Regulation of Financial Services (Land Transactions) Act 2005
- Parliament of the United Kingdom
- Long title: An Act to enable activities relating to certain arrangements involving the acquisition or disposal of land to be regulated under the Financial Services and Markets Act 2000.
- Citation: 2005 c. 24

Dates
- Royal assent: 19 December 2005

History of passage through Parliament

Text of statute as originally enacted

Revised text of statute as amended

= Regulation of Financial Services (Land Transactions) Act 2005 =

The Regulation of Financial Services (Land Transactions) Act 2005 (c. 24) is an act of the Parliament of the United Kingdom.

The purpose of the act is to allow Ijara products and flexible tenure products to be regulated by the Financial Services Authority.

== Background ==
The Labour MP, David Stewart had proposed such a scheme in January 2005 through a private members' bill.

== Provisions ==
The act was designed to provide protections for elderly people in relation to certain kinds of equity release scheme through the Financial Ombudsman.
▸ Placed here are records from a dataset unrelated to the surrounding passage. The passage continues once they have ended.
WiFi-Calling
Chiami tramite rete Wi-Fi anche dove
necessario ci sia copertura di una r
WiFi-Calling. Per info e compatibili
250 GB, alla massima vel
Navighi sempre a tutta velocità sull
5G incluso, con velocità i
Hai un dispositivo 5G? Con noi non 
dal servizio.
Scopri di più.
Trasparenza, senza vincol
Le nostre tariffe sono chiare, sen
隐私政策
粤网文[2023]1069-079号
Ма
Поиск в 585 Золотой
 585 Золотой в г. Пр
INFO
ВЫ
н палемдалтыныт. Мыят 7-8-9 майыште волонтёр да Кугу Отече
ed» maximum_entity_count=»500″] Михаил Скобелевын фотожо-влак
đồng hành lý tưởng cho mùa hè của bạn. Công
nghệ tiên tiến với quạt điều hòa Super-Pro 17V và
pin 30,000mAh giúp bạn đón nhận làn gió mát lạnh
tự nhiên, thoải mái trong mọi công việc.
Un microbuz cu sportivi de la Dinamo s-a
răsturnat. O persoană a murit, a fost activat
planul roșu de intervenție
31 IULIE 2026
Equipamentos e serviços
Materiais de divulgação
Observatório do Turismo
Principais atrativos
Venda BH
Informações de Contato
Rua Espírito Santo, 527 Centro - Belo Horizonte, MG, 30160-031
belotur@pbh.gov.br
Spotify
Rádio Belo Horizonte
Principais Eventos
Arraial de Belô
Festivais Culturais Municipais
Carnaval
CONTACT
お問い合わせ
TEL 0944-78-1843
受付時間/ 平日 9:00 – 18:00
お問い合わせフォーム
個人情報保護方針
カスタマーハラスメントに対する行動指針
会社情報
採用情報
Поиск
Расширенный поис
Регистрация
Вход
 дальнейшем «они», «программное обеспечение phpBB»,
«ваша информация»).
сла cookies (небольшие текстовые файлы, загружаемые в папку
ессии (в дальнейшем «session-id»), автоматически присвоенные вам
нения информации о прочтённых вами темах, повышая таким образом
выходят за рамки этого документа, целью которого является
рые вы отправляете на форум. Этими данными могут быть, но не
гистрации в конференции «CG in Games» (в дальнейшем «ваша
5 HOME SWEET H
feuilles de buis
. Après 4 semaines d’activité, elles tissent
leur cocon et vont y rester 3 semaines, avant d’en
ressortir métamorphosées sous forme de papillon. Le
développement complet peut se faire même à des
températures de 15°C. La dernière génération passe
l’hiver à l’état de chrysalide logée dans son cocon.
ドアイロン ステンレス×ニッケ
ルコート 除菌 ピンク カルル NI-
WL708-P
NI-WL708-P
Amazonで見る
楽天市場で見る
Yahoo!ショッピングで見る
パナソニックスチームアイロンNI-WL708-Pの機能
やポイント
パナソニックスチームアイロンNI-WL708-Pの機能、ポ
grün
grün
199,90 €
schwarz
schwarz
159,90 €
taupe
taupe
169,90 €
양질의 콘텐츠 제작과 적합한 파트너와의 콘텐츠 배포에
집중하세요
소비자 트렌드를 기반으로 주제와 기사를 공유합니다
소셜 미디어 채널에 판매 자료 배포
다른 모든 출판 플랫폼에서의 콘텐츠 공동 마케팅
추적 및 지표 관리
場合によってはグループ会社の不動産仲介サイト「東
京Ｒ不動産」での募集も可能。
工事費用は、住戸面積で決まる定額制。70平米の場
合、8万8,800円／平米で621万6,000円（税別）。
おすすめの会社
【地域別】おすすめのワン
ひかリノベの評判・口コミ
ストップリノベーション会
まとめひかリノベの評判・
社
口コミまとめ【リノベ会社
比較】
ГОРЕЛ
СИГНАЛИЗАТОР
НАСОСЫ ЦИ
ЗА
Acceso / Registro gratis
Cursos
=== Section 2 – Short title and commencement ===
Section 2(1) authorises the citation of the act by a short title.

Section 2(2) provides that the act came into force at the end of the period of two months that began on the date on which it was passed. The word "months" means calendar months. The day (that is to say, 19 December 2005) on which the act was passed (that is to say, received royal assent) is included in the period of two months. This means that the act came into force on 19 February 2006.